On the way to the 1939 World's Fair, the locomotive made a stop in Paterson, New Jersey, where it had been built 78 years before. The old locomotive made many stops en route to New York City, drawing crowds everywhere it went. At that time it was the oldest locomotive operating under its own power. Accompanying the William Crooks was John J. Maher, a retired Great Northern engineer. Maher began his career with the railroad in 1881 as a fireman for the William Crooks; he became the locomotive's engineer in 1888. He indicated that there had been no breakdowns during the trip from St. Paul and speculated that the locomotive could probably travel at up to 60 miles per hour (100 km/h) without difficulty.
Maher, whose work as a fireman took place before the William Crooks was converted to burning coal, recalled that in the early days, part of a fireman's equipment was an axe, so wood could be chopped if the wood in the locomotive's tender ran out. He said he often needed to go out and look for wood to keep the William Crooks moving. The locomotive was accompanied to the World's Fair by two 1880s vintage coaches which still had their original candle holders from the days when they were lit by candle light, and their original wood stoves for warmth.
Its cylinders, rods and bearings were all rebuilt at the Great Northern's Dale Street Shops in St.

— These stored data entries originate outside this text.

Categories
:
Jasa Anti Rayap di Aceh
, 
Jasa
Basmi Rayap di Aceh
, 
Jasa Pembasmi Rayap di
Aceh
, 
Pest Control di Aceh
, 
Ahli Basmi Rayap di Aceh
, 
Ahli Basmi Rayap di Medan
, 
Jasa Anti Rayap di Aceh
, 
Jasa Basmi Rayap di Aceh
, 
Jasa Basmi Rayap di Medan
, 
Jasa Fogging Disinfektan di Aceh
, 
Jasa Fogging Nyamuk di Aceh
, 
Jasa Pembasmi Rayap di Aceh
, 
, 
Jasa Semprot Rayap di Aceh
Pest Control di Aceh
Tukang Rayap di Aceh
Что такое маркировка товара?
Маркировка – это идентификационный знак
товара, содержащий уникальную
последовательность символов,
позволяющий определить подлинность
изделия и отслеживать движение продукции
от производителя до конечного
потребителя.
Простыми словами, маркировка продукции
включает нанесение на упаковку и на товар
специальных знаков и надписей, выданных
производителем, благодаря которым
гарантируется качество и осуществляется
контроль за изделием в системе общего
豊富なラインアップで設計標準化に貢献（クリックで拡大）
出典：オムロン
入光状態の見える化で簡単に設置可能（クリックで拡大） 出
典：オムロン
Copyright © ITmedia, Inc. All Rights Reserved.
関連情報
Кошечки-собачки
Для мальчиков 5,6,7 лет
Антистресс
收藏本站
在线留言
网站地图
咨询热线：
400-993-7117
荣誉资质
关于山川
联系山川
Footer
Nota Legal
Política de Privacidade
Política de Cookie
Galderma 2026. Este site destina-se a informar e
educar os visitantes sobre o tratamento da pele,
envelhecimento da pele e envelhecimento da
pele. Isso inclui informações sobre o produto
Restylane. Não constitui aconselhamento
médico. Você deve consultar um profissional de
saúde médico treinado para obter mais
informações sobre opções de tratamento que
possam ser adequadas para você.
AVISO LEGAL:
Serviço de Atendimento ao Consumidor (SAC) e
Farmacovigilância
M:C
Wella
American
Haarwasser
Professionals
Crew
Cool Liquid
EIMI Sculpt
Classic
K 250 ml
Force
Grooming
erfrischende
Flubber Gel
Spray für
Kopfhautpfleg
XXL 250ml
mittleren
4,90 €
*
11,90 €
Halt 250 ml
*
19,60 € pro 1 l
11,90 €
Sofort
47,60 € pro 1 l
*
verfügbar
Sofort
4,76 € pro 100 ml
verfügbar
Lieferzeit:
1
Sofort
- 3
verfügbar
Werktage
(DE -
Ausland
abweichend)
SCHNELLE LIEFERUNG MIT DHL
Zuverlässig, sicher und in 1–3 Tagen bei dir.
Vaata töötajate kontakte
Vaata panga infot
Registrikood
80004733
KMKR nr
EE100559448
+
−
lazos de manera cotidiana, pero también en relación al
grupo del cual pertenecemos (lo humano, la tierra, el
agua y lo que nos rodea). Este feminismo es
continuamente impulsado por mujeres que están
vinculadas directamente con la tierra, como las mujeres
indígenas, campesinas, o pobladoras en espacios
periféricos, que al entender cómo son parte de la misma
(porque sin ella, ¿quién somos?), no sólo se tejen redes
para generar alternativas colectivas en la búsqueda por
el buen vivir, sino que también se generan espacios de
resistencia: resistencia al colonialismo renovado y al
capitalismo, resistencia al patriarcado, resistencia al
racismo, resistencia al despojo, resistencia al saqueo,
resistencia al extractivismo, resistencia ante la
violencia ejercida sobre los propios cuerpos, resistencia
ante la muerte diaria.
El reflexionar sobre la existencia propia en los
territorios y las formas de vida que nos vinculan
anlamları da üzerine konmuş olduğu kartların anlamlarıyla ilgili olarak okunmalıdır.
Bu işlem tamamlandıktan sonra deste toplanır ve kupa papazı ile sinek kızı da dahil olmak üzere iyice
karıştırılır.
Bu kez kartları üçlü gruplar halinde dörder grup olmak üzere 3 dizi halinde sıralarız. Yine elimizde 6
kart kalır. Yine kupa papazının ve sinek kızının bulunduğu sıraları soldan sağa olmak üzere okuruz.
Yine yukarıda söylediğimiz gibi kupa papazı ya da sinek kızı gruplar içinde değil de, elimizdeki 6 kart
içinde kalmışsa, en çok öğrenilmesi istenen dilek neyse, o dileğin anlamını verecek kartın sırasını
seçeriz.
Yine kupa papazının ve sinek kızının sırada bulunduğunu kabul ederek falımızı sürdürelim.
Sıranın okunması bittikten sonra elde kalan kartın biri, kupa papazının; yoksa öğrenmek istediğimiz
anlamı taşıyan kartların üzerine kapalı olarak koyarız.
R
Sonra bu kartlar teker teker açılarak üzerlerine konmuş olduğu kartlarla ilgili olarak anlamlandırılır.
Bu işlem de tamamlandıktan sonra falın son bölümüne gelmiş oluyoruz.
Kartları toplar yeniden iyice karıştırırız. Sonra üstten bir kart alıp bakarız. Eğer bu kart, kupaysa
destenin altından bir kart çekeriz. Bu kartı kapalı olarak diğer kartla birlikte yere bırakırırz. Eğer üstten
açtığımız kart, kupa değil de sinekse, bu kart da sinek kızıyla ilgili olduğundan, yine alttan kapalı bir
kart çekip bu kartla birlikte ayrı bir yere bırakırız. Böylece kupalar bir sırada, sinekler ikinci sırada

Paul in 1947-48 by machinist George A. Halvorsen as his last job before retirement.
The William Crooks was placed on display at the St. Paul Union Depot in June 1954. In June 1962 the Great Northern transferred ownership of the engine to the Minnesota Historical Society, though the engine remained displayed in the depot. The St. Paul Union Depot closed to passenger traffic in 1971; however, the engine was not removed until 1975, when it was moved to the newly established Lake Superior Railroad Museum in Duluth, Minnesota, where it remains.